1 2 Previous Next 27 Replies Latest reply on Oct 16, 2012 4:11 PM by pkutrhari Go to original post
      • 15. Re: Yet another full text search question
        hchiorean

        Awesome, glad you've found the problem. Can you please open a JIRA feature request for this.

         

        Thanks

        • 16. Re: Yet another full text search question
          nl

          See MODE-1561.

           

          Thanks, Niels

          • 17. Re: Yet another full text search question
            pkutrhari

            Hi - I didn't want to create a new discussion as I am having similar issues (modeshape 2.8.3).

             

            I am not able to get any results back from the text in jcr:data. I have the following default extractor configuration -

            <mode:textExtractors>

                <mode:textExtractor jcr:name="Tika Text Extractors">

                            <mode:description>Text extractors using Tika parsers</mode:description>       

                            <mode:classname>org.modeshape.extractor.tika.TikaTextExtractor</mode:classname>

                  <mode:excludedMimeTypes>

                               application/x-archive,application/x-bzip,application/x-bzip2,

                               application/x-cpio,application/x-gtar,application/x-gzip,

                               application/x-ta,application/zip,application/vnd.teiid.vdb

                 </mode:excludedMimeTypes>

                </mode:textExtractor>

              </mode:textExtractors>

             

            The following query does not get any results (although the data exists).

             

            SELECT [jcr:path] FROM [nt:resource] WHERE contains([nt:resource].*,'1108290')

             

            The index seems to be built fine (without any modeshape exceptions in the logs...I have the log in debug mode) as the contains query on another field works fine. Please let me know if you think I'm missing something.

             

            Thanks.

            Praveen

            • 18. Re: Yet another full text search question
              rhauch

              Praveen,

               

              Do the logs contain any statements showing that the Tika text extractor is running and extracting the correct text? Have you tried using other full-text search with other criteria (e.g., something with characters rather than numbers)? You could also use Luke to look at the Lucene indexes.

              • 19. Re: Yet another full text search question
                pkutrhari

                Hi Randall -

                I don't see anything on Tika in the logs. Just this -

                <Oct 15 12:03:49 PM EDT> <DEBUG> <RepositoryQueryManager> - Reindexing synchronously (if missing)

                <Oct 15 12:03:49 PM EDT> <INFO > <RepositoryQueryManager> - Started rebuilding indexes for repository 'myrepo'

                <Oct 15 12:03:49 PM EDT> <DEBUG> <LuceneConfigurations> - Creating index folders for the 'default' workspace at '/Developer/modeshape/modeshape-index/default'

                <Oct 15 12:03:49 PM EDT> <DEBUG> <LuceneConfigurations> - Initializing index files for the 'default' workspace indexes under '/Developer/modeshape/modeshape-index/default'

                <Oct 15 12:04:07 PM EDT> <INFO > <RepositoryQueryManager> - Completed rebuilding indexes for repository 'myrepo'

                 

                Is there anything I need to do besides adding the extractors to the config (and the tika jar to the classpath)?

                 

                Yes, I did run a text search criteria as well with no results.
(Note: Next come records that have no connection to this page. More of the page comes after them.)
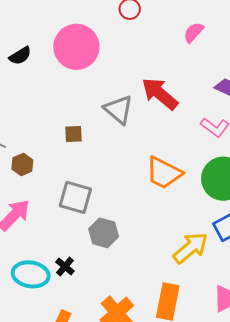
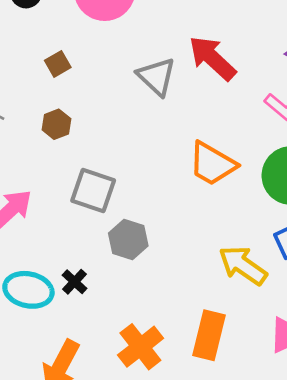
brown square: (74, 134) -> (58, 64), moved, turned -30
brown hexagon: (22, 164) -> (56, 124), moved
yellow arrow: (191, 248) -> (243, 265), turned -108

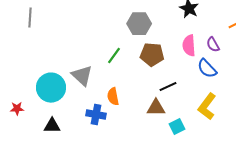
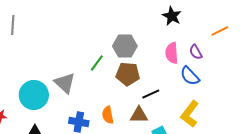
gray hexagon: (139, 24) -> (125, 46), moved
brown pentagon: (152, 55) -> (128, 74), moved
orange semicircle: (113, 97) -> (108, 115), moved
I'll try Luke and check the index.

                 

                Thanks.

                Praveen

                • 20. Re: Yet another full text search question
                  pkutrhari

                  Luke is throwing error -

                  org.apache.lucene.index.CorruptIndexException: Unknown format version: -11

                            at org.apache.lucene.index.SegmentInfos.read(SegmentInfos.java:247)

                            at org.apache.lucene.index.DirectoryReader$1.doBody(DirectoryReader.java:71)

                            at org.apache.lucene.index.SegmentInfos$FindSegmentsFile.run(SegmentInfos.java:704)

                            at org.apache.lucene.index.DirectoryReader.open(DirectoryReader.java:68)

                            at org.apache.lucene.index.IndexReader.open(IndexReader.java:476)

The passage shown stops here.